*** Dataset extract ***

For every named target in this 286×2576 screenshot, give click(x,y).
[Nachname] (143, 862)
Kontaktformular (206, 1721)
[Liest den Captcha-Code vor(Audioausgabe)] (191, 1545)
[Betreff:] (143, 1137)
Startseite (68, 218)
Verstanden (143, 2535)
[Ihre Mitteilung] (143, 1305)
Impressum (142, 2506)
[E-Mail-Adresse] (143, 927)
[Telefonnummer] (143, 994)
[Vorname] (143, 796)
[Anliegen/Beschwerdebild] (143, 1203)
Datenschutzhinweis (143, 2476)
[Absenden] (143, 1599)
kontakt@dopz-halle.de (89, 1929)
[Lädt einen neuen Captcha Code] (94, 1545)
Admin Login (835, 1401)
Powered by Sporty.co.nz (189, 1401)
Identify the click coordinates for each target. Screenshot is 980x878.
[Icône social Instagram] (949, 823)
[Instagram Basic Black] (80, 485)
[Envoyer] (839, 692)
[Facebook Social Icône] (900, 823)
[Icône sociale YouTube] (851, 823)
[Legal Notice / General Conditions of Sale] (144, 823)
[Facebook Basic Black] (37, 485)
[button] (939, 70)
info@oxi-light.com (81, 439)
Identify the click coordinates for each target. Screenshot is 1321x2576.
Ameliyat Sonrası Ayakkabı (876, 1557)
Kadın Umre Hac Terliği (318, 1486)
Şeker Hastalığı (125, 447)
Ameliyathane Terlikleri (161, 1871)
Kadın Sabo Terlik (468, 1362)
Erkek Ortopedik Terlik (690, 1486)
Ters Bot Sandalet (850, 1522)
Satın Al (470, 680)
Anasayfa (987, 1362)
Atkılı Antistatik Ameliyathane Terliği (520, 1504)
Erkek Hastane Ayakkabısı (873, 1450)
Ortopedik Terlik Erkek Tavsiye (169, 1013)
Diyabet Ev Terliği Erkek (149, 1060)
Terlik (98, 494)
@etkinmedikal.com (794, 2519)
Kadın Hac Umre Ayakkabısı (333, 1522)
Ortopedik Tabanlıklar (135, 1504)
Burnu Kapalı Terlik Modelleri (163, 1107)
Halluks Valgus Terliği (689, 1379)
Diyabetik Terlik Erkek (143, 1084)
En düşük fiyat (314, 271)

***

- _Exercise instructions_
Reproduce the records exactly as they appear.

- _Answer box_
For every named target in this 286×2576 screenshot, give click(x,y).
[Nachname] (143, 862)
Kontaktformular (206, 1721)
[Liest den Captcha-Code vor(Audioausgabe)] (191, 1545)
[Betreff:] (143, 1137)
Startseite (68, 218)
Verstanden (143, 2535)
[Ihre Mitteilung] (143, 1305)
Impressum (142, 2506)
[E-Mail-Adresse] (143, 927)
[Telefonnummer] (143, 994)
[Vorname] (143, 796)
[Anliegen/Beschwerdebild] (143, 1203)
Datenschutzhinweis (143, 2476)
[Absenden] (143, 1599)
kontakt@dopz-halle.de (89, 1929)
[Lädt einen neuen Captcha Code] (94, 1545)
Admin Login (835, 1401)
Powered by Sporty.co.nz (189, 1401)
Identify the click coordinates for each target. Screenshot is 980x878.
[Icône social Instagram] (949, 823)
[Instagram Basic Black] (80, 485)
[Envoyer] (839, 692)
[Facebook Social Icône] (900, 823)
[Icône sociale YouTube] (851, 823)
[Legal Notice / General Conditions of Sale] (144, 823)
[Facebook Basic Black] (37, 485)
[button] (939, 70)
info@oxi-light.com (81, 439)
Identify the click coordinates for each target. Screenshot is 1321x2576.
Ameliyat Sonrası Ayakkabı (876, 1557)
Kadın Umre Hac Terliği (318, 1486)
Şeker Hastalığı (125, 447)
Ameliyathane Terlikleri (161, 1871)
Kadın Sabo Terlik (468, 1362)
Erkek Ortopedik Terlik (690, 1486)
Ters Bot Sandalet (850, 1522)
Satın Al (470, 680)
Anasayfa (987, 1362)
Atkılı Antistatik Ameliyathane Terliği (520, 1504)
Erkek Hastane Ayakkabısı (873, 1450)
Ortopedik Terlik Erkek Tavsiye (169, 1013)
Diyabet Ev Terliği Erkek (149, 1060)
Terlik (98, 494)
@etkinmedikal.com (794, 2519)
Kadın Hac Umre Ayakkabısı (333, 1522)
Ortopedik Tabanlıklar (135, 1504)
Burnu Kapalı Terlik Modelleri (163, 1107)
Halluks Valgus Terliği (689, 1379)
Diyabetik Terlik Erkek (143, 1084)
En düşük fiyat (314, 271)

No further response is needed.